Il convient de savoir et de dire clairement si le libéralisme et sa version extrémiste représenté par l’OMC, peut représenter pour les pays moins développés –pays de l’ACP – Afrique, Caraïbes, Pacifique- une chance d’un développement harmonieux, socialement acceptable, et économiquement rentable. Le bilan de l’Alena, qui en 96, institua une zone de libre-échange entre les USA et le Mexique montre au contraire que la formule libérale précipita la ruine de milliers de paysans et signa la fin de l’autonomie alimentaire du Mexique dépendant pour sa nourriture de base, le maïs, désormais de leur puissant voisin.
Inversement l’entrée de l’Espagne dans le Marché Commun européen et le libre-échange entre son économie arriérée et celle de ses voisins dont la France marqua le début d’une évolution économique spectaculaire aux retombées politiques et démocratiques bénéfiques.
Ce qui signifie clairement qu’il n’y a pas de libre-échangisme bon ou mauvais, bénéfique ou catastrophique, mais des rapports et des complémentarités spécifiques qui peuvent être soit l’un soit l’autre. En d’autres termes deux économies voisines à des niveaux de développement différent peuvent s’entraider.

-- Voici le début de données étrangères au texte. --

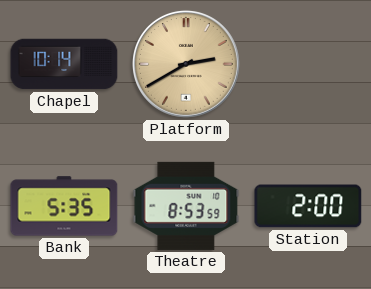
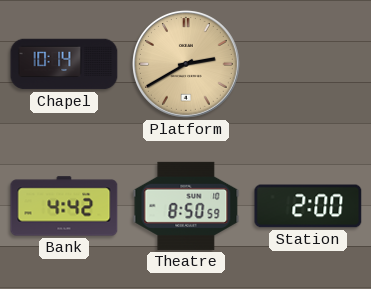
Bank: 5:35 -> 4:42
Theatre: 8:53 -> 8:50
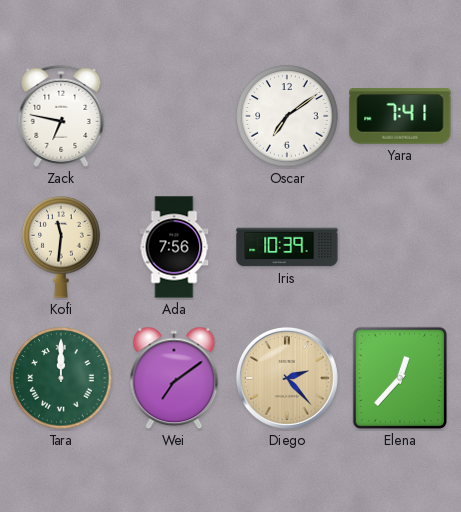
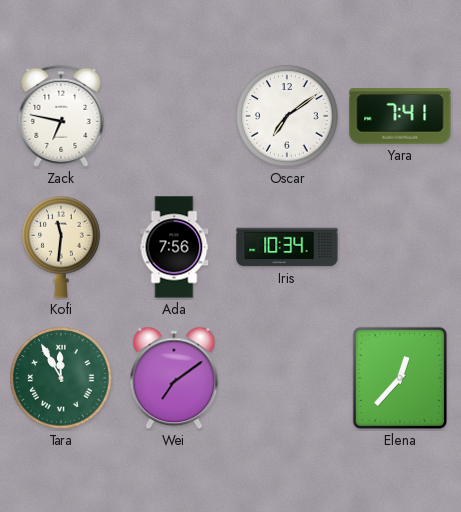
Iris: 10:39 -> 10:34
Tara: 12:00 -> 11:55
Diego: 2:23 -> none
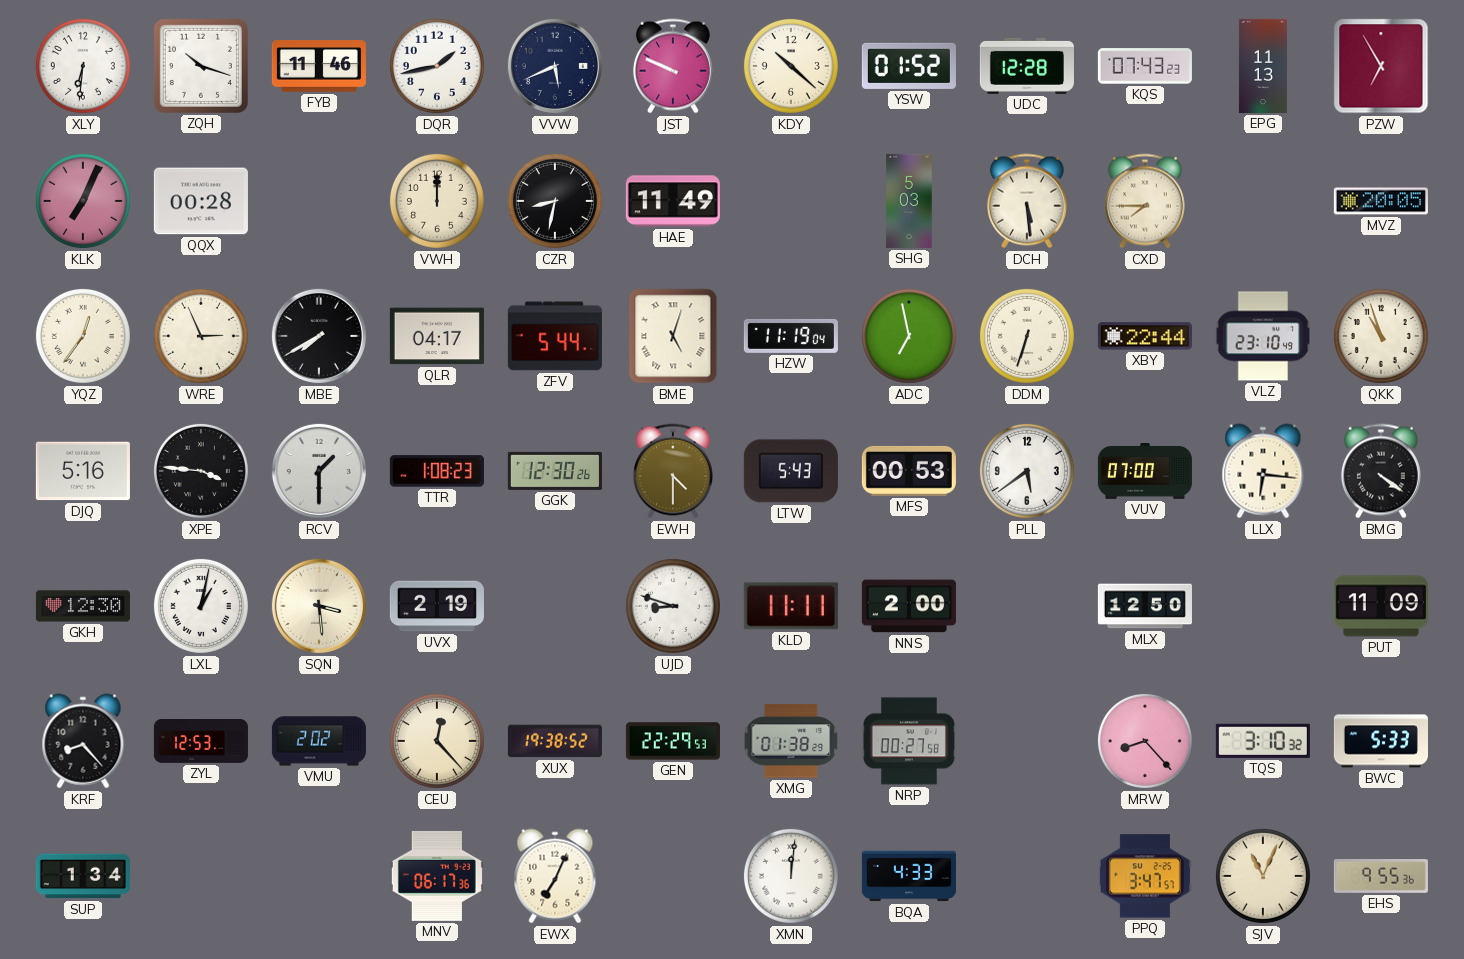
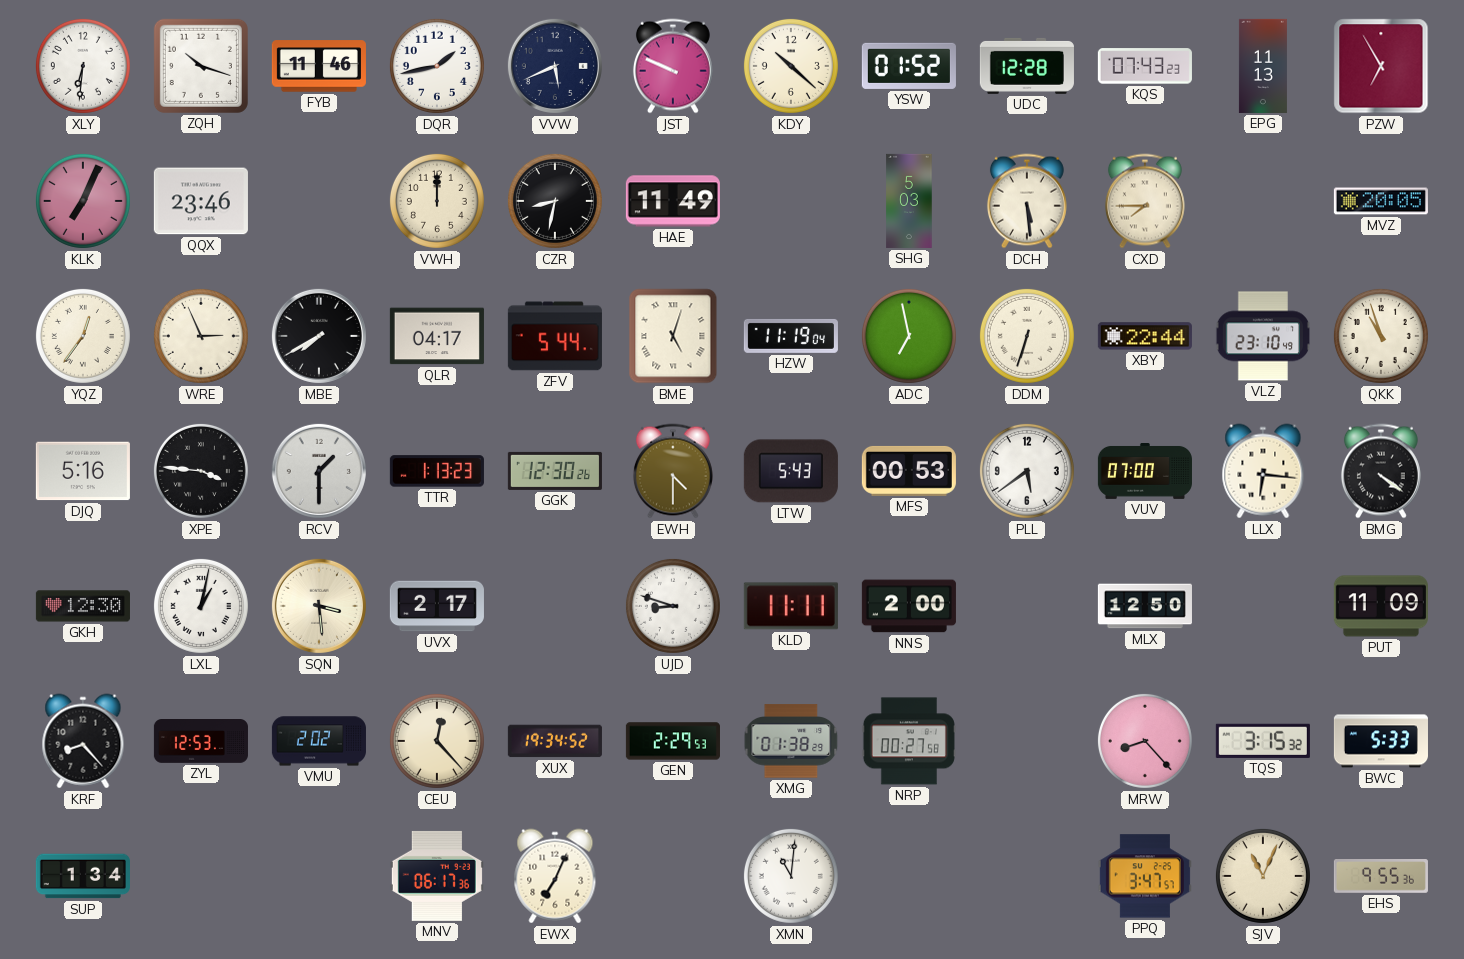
QQX: 00:28 -> 23:46
TTR: 1:08 -> 1:13
UVX: 2:19 -> 2:17
XUX: 19:38 -> 19:34
GEN: 22:29 -> 2:29
TQS: 3:10 -> 3:15
XMN: 12:01 -> 11:01
BQA: 4:33 -> none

Deux économies dont les niveaux sont par trop différents -en termes d’investissements, de formation, de richesse naturelles-ne peuvent que conduire à l’absorption du plus faible par le plus puissant.
C'est-à-dire que les directives de l’OMC appliquées aux rapports entre l’UE et les pays de l’ACP conduiraient non à une régression du montant des droits de douane- ce qui est un moindre mal – On est en droit de s’interroger sur la santé d’une économie dont les droits de douanes constitueraient une des principales rentrées budgétaires -mais à une régression de la capacité de développement social et économique des pays de l’ACP signataires.
Par ailleurs les droits de douane ne peuvent qu’être regardé que comme compensation et non droit c'est-à-dire être évalués en termes d’impact social ( sur l’emploi entre autre) plus qu’en termes de produits. En ce sens ils marquent une volonté de l’Etat, et plus qu’un montant monétaire, ils représentent un sceau qu’il serait extrêmement dommageable sous couvert de développement économique de supprimer. Les directives de l’OMC et en général toutes les approches libérales visent et conduisent à gommer, supprimer, diminuer, faire disparaitre la main mise que les états peuvent avoir sur leur économie, à couper le cordon ombilical entre économie et politique, à restreindre la fonction politique à une fonction de représentation sans pouvoir, un masque, sous laquelle la bonne gouvernance exigée ne porte plus sur rien sinon sur l’apparence- la messe démocratique du vote- et la gestion des déchets sociaux , humains, environnementaux, produits par une sphère, l’économie, sur laquelle elle n’a aucun pouvoir.
Il faut au contraire et j’invite les gouvernements des ACP à réagir vigoureusement autrement que par l’anathème, à des propositions qui viseraient à leur enlever non des droits de douane mais la possibilité d’agir directement sur leur économie et partant sur les sociétés qu’ils gouvernent. IL faut re-installer, le plus rapidement possible, l’Etat au coeur de l’économie du développement. Tous les pays en décollage, dont la Chine, viennent d’en apporter la preuve. Non par des nationalisations qui rappelleraient les fameuses théories de l’industrialisation par substitution et leur échec mais par des accords de partenariat avec les pays développés qui ne passent pas par les produits mais par l’impact de ceux-ci sur le développement. Les sociétés d’économie mixte peuvent en ce sens représenter une porte de sortie dans la mesure où les avantages concédés de l’ouverture aux marchés intérieurs seront compensés non par des droits réciproques identiques ou des droits de douane dont on peut s’amuser à retarder l’échéance mais par des nécessités d’investissement et de formation internes.